**What you should do:**
What lines in the data hold the string "ジョーンズ"? Show them.

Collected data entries
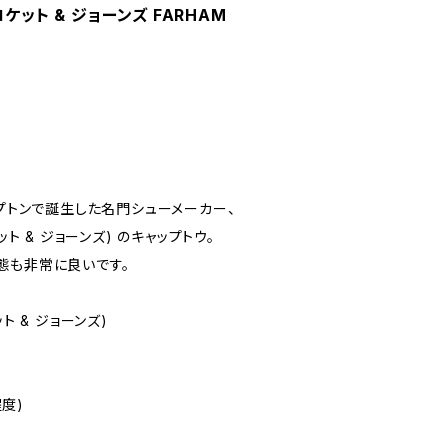
 クロケット & ジョーンズ FARHAM
ンプトンで誕生した名門シューメーカー、
クロケット & ジョーンズ) のキャップトウ。
態も非常に良いです。
ケット & ジョーンズ)
程度)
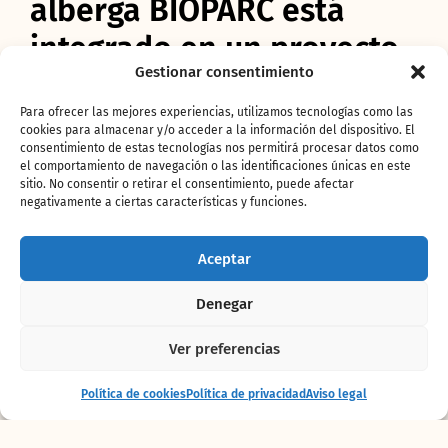
alberga BIOPARC está
integrado en un proyecto
Gestionar consentimiento
internacional para su
Para ofrecer las mejores experiencias, utilizamos tecnologías como las
conservación.
cookies para almacenar y/o acceder a la información del dispositivo. El
consentimiento de estas tecnologías nos permitirá procesar datos como
el comportamiento de navegación o las identificaciones únicas en este
En este entorno, el personal experto de
sitio. No consentir o retirar el consentimiento, puede afectar
BIOPARC, permanece atento y aportando
negativamente a ciertas características y funciones.
todos los cuidados a una preciosa
cría de
Gacela Thomson
(
Eudorcas thomsoni
) de tan
solo unas semanas de vida.
El nacimiento de
Aceptar
este antílope se ha producido dentro del
programa internacional de conservación (EEP)
Denegar
de esta especie
en el que participa el parque
con un grupo de 7 individuos (un macho con
Ver preferencias
las hembras y sus crías) y que está incluida en
la Lista Roja de la Unión Internacional para la
Entrada
Comprar
Política de cookies
Política de privacidad
Aviso legal
+ alojamiento
entradas
Conservación de la Naturaleza (UICN) con
“preocupación menor”, pero con una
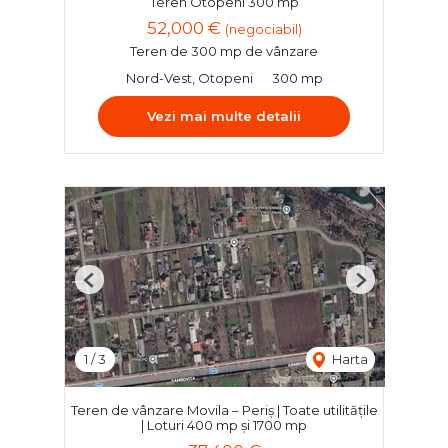
Teren Otopeni 300 mp
52,000 €
(negociabil)
Teren de 300 mp de vânzare
Nord-Vest, Otopeni
300 mp
Vezi mai multe detalii
Previous
Next
1
/
3
Harta
Teren de vânzare Movila – Periș | Toate utilitățile
| Loturi 400 mp și 1700 mp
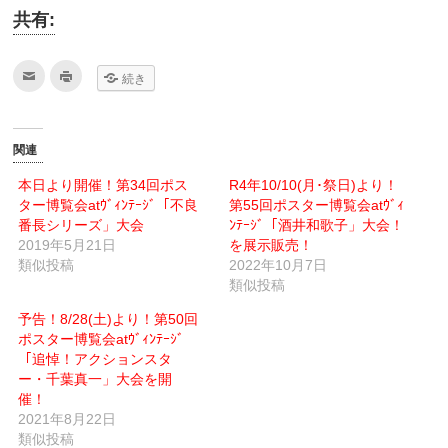
共有:
ク
ク
続き
リ
リ
ッ
ッ
ク
ク
し
し
て
て
友
印
関連
達
刷
へ
(新
メ
し
本日より開催！第34回ポス
R4年10/10(月･祭日)より！
ー
い
ター博覧会atｳﾞｨﾝﾃｰｼﾞ「不良
ル
ウ
第55回ポスター博覧会atｳﾞｨ
で
ィ
番長シリーズ」大会
ﾝﾃｰｼﾞ「酒井和歌子」大会！
送
ン
信
ド
2019年5月21日
を展示販売！
(新
ウ
類似投稿
し
で
2022年10月7日
い
開
類似投稿
ウ
き
ィ
ま
ン
す)
予告！8/28(土)より！第50回
ド
ウ
ポスター博覧会atｳﾞｨﾝﾃｰｼﾞ
で
「追悼！アクションスタ
開
き
ー・千葉真一」大会を開
ま
す)
催！
2021年8月22日
類似投稿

**Answer to this problem:**
 クロケット & ジョーンズ FARHAM
クロケット & ジョーンズ) のキャップトウ。
ケット & ジョーンズ)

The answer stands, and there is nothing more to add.